The top operators in the play expect much more activity ahead.

Cabot Oil & Gas Corp. said it increased its output between April and June by 52% to a record 95.2 Bcfe from the same period of 2012, mostly on the back of its predominantly Marcellus acreage. Range Resources Inc., with a commanding one million net acres in Pennsylvania, reported year/year gains in the period of 27%, averaging 910 MMcfe/d. Chesapeake Energy Corp. said its dry gas production in the Marcellus jumped year/year in the three-month period by 58%, with wet gas output up 56%.

At a recent conference, Noble Energy Inc. COO Dave Stover said the company has increased its wet gas activity in the Marcellus this year, mostly focused in West Virginia, with less drilling in its dry gas acreage. “But I’d say the economics of both have held in very stellar through actually the lower gas price environment.”

The production increases have led to a growing backlog of wells with no place to go. In the first six months, Pennsylvania’s backlog jumped 8% from a year ago to 1,545, according to state regulators.

New and improved infrastructure eventually will begin to make a dent, and then, look out. Gas production, wet and dry, could expand even more.

“Gas producers have…become more efficient as they adopt pad drilling, extend laterals, and realize significant improvements in well performance,” said the Barclays analysts. “This is in line with our view that gas production for 2014 should grow faster than in 2013.”

At the Barclays CEO Energy-Power Conference earlier this month, EQT Corp.’s management team said it expected to see 70% year/year production growth this year, partly because of reduced cluster spacing.

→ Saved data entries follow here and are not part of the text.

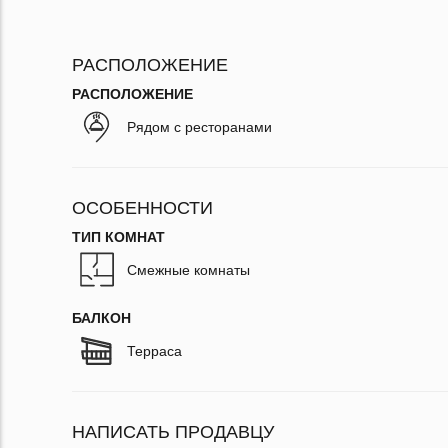
РАСПОЛОЖЕНИЕ
РАСПОЛОЖЕНИЕ
Рядом с ресторанами
ОСОБЕННОСТИ
ТИП КОМНАТ
Смежные комнаты
БАЛКОН
Терраса
НАПИСАТЬ ПРОДАВЦУ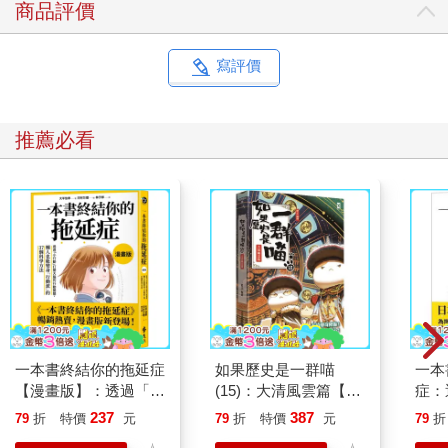
商品評價
寫評價
推薦必看
一本書終結你的拖延症
如果歷史是一群喵
一本
【漫畫版】：透過「小
(15)：大清風雲篇【萌
症：
行動」打開大腦的行動
貓漫畫學歷史】
開大
237
387
79
折
特價
元
79
折
特價
元
79
折
開關，懶人也能變身
人也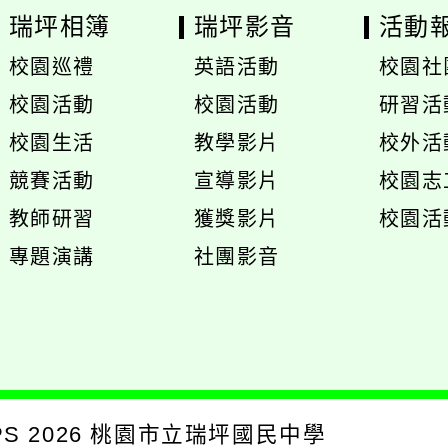
瑞坪相簿
瑞坪影音
活動
校園巡禮
英語活動
校園社
展
校園活動
校園活動
研習活
開
展
展
校園生活
教學影片
校外活
選
開
開
展
展
競賽活動
宣導影片
校園志
單
選
選
開
開
展
教師研習
獲獎影片
校園活
單
單
選
選
開
專題演講
社團影音
單
單
選
單
PS
2026
桃園市立瑞坪國民中學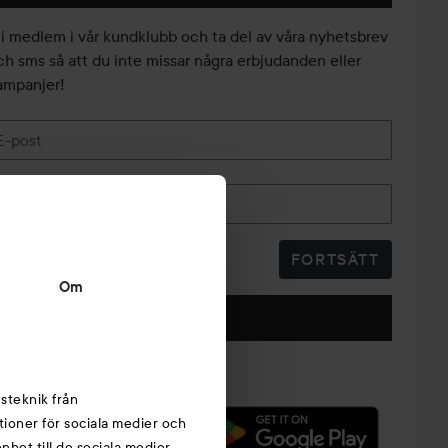
li medlem i vår kundklubb och ta del av våra nyhetsbrev
ch sms så att du inte missar några erbjudanden eller
ampanjer!
E-post
Telefonnummer
FORTSÄTT
Om
Följ oss
steknik från
tioner för sociala medier och
nhet till de sociala medier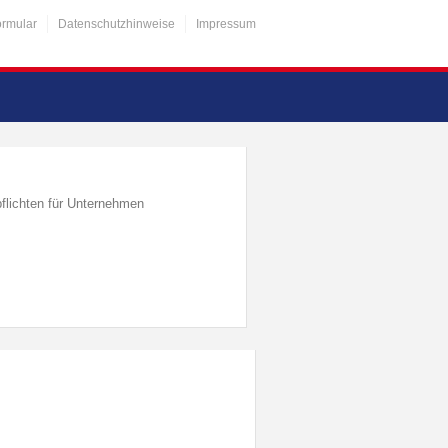
ormular
Datenschutzhinweise
Impressum
flichten für Unternehmen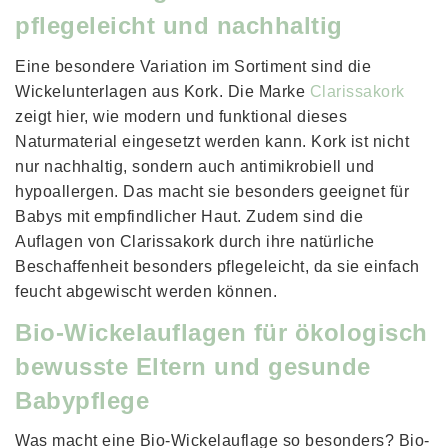
pflegeleicht und nachhaltig
Eine besondere Variation im Sortiment sind die 
Wickelunterlagen aus Kork. Die Marke 
Clarissakork
zeigt hier, wie modern und funktional dieses 
Naturmaterial eingesetzt werden kann. Kork ist nicht 
nur nachhaltig, sondern auch antimikrobiell und 
hypoallergen. Das macht sie besonders geeignet für 
Babys mit empfindlicher Haut. Zudem sind die 
Auflagen von Clarissakork durch ihre natürliche 
Beschaffenheit besonders pflegeleicht, da sie einfach 
feucht abgewischt werden können. 
Bio-Wickelauflagen für ökologisch
bewusste Eltern und gesunde
Babypflege
Was macht eine Bio-Wickelauflage so besonders? Bio-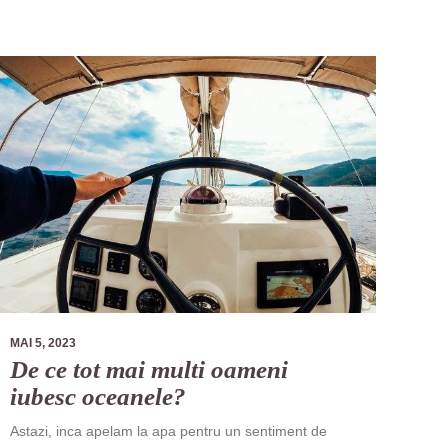
MAI 5, 2023
De ce tot mai multi oameni
iubesc oceanele?
Astazi, inca apelam la apa pentru un sentiment de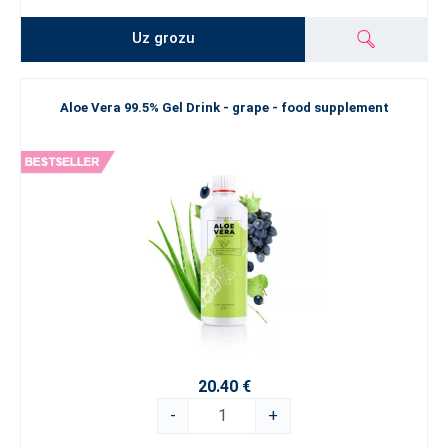
Uz grozu
Aloe Vera 99.5% Gel Drink - grape - food supplement
20.40 €
-
+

Cabot highlighted that the average estimated ultimate recovery (EURs) of wells drilled in 2012 was as high as 14 Bcf, almost double that of wells drilled in 2009.

“Costs continue to fall, and returns are attractive even with current gas prices and a basis discount of 20-25 cents to Henry Hub for the region,” according to Barclays. “Some producers are adding rigs to the play, while others plan to maintain or reduce drilling activity. Several major producers are moving to pad development in the Marcellus next year and project company-level production growth in the region.”

Conference participants noted that Marcellus production will reach markets in Canada, New England and Long Island, NY, in 2015 and beyond as a result of infrastructure expansion.

Each operator has a strategy to get their gas to market for a viable return. For Cabot, it’s all about New England, while Range depends on flow assurance from its gas consumers to mitigate contract coverage. According to TPH, Range has signed a 200 MMcf/d deal that would come online by 2015 but it didn’t disclose the project; REX indicated recently that it signed a mirror deal with an undisclosed producer.

Chesapeake, meanwhile, has aggressively contracted some Marcellus region expansions, but that type of contracting has been questioned by analysts. It costs more than $1.00/Mcf to ship into the rapidly saturated New York City market, which also carries the highest average expansion costs (65 cents/Mcf), TPH noted. Anadarko Petroleum Corp. has subscribed to Transco’s Leidy Southeast, evidence of its desire to “get away” from the New York market and push into the Mid-Atlantic.

Don’t forget about the impact from the Utica and Upper Devonian targets.

Utica gas production in January was estimated at about 120 MMcf/d, but it could climb to 550 MMcf/d by the end of 2013, according to analysts. Another 250 MMcf/d on average may be added every year after that. The Upper Devonian, meanwhile, is seeing a pick up in activity adjacent to Marcellus wells. EQT has said the Upper Devonian may not be prolific on its own, but it’s economical when wells are developed incrementally to the Marcellus. Chesapeake is projecting its Utica production will reach 330 MMcf/d net by year’s end from 85 MMcf/d at the end of June.